Anggota layanan pasukan pro Rusia berjalan di sepanjang jalan
di kota pelabuhan selatan Mariupol, Ukraina, Selasa (17/5/2022).
RUTERS/Alexander Ermochenko/aww/sad (REUTERS/ALEXANDER
ERMOCHENKO)
Garnisun
'Mariupol' sudah menyelesaikan misi tempurnya,
Kiev/Novoazovsk,
Ukraina (ANTARA) - Lebih dari 250 tentara Ukraina menyerah kepada pasukan Rusia
di pabrik baja Azovstal di Mariupol, Ukraina.
Pemerintah di
ibu kota Ukraina, Kiev, mengatakan telah memerintahkan seluruh garnisun agar
meninggalkan kota tersebut.
Dengan demikian, pertempuran itu --yang paling
berdarah di Eropa dalam beberapa dasawarsa-- sudah berakhir.
Reuters
sepanjang malam menyaksikan sejumlah bus bergerak meninggalkan pabrik baja
tersebut dan lima di antaranya tiba di Novoazovsk, kota yang dikuasai Rusia.

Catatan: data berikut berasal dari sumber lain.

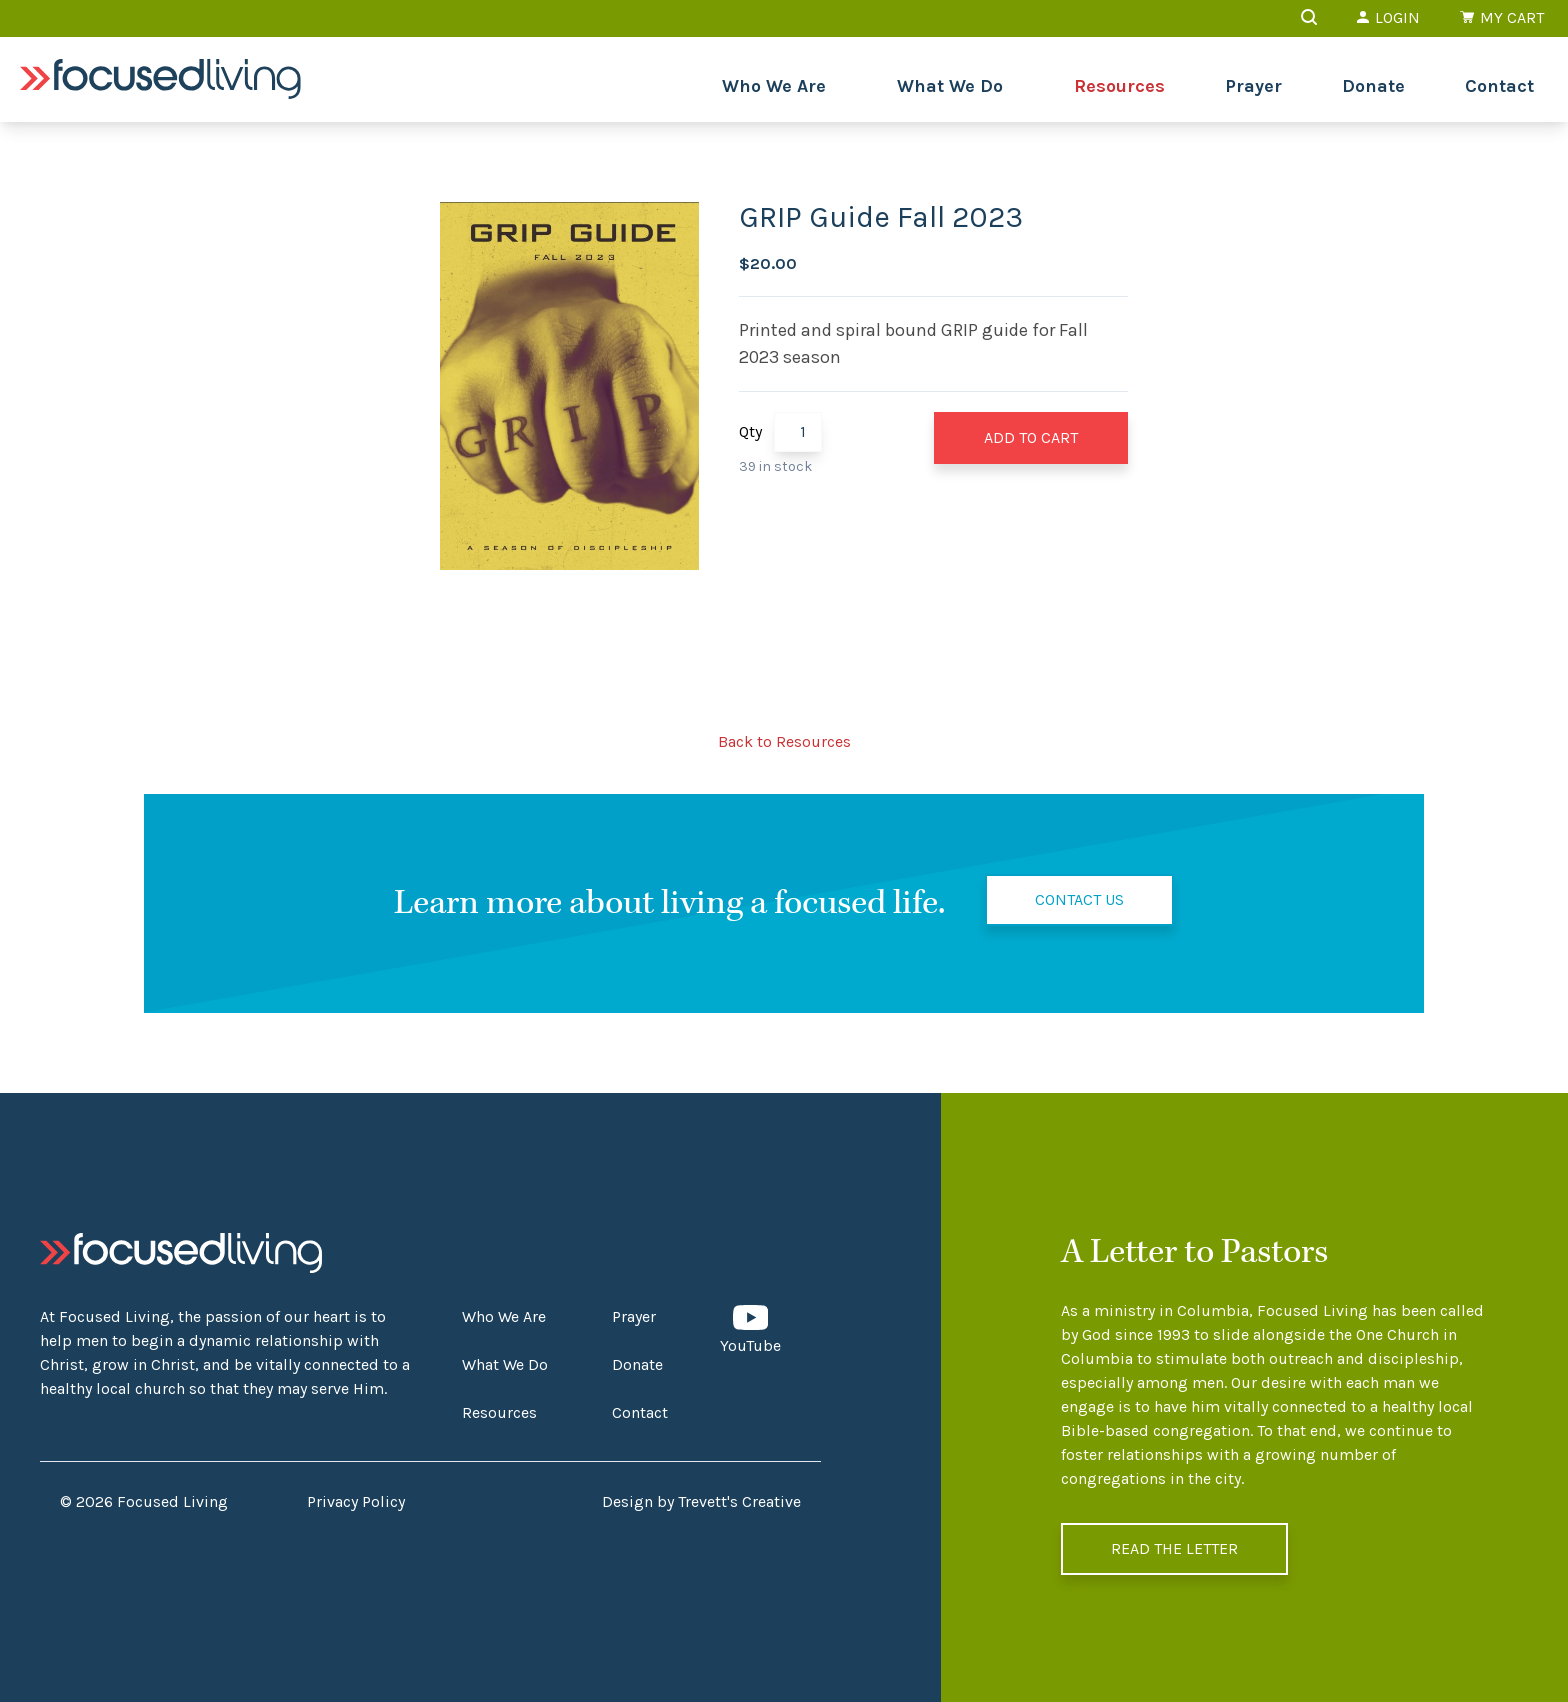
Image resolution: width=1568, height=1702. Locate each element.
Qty (750, 431)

Moskow mengatakan pihaknya akan memberikan perawatan
bagi para tentara terluka yang tiba di kota tersebut.
Kremlin,
kantor presiden Rusia, mengatakan Presiden Rusia Vladimir Putin telah secara
pribadi menyatakan jaminan bahwa para tentara yang menyerah itu akan
diperlakukan sesuai dengan standar internasional.
"Garnisun
'Mariupol' sudah menyelesaikan misi tempurnya," kata Staf Umum Angkatan
Bersenjata Ukraina melalui pernyataan.
"Komando militer tertinggi sudah memerintahkan
para komandan unit-unit yang ditempatkan di Azovstal untuk menyelamatkan nyawa
para personel... Para pejuang Mariupol adalah pahlawan kita saat ini."
Video
kementerian pertahanan Rusia memperlihatkan para tentara Ukraina sedang bergerak
meninggalkan pabrik baja itu pada siang hari.
Beberapa di
antara mereka diangkut dengan tandu dan yang lainnya bergerak sambil mengangkat
kedua tangan untuk digeledah oleh pasukan Rusia.
Rusia
mengatakan sedikitnya 256 petempur Ukraina sudah "meletakkan senjata dan
menyerah", termasuk 51 orang yang mengalami luka parah.
Sementara itu
menurut Ukraina, 264 prajurit --termasuk 53 yang cedera, sudah meninggalkan
pabrik baja Azovstal dan upaya sedang dilaksanakan untuk mengeluarkan tentara
yang masih tersisa dari lokasi itu.
Penyerahan diri itu tampaknya menandai akhir
pertempuran di Mariupol. Ukraina meyakini bahwa puluhan ribu orang tewas dalam
bombardemen dan pengepungan yang berbulan-bulan dilancarkan Rusia.
Kota itu kini
porak poranda. Jatuhnya kendali Mariupol merupakan kemenangan terbesar Rusia
dalam perang tersebut.
Kemenangan atas Mariupol membuat Moskow sekarang
memiliki kendali penuh di pesisir Laut Azov dan wilayah yang membentang di
Ukraina timur dan selatan --seluas Yunani.
Wakil Perdana Menteri Ukraina Iryna Vereshchuk
mengatakan Kiev akan mengatur pertukaran tawanan bagi para tentara Ukraina yang
terluka begitu kondisi mereka sudah stabil.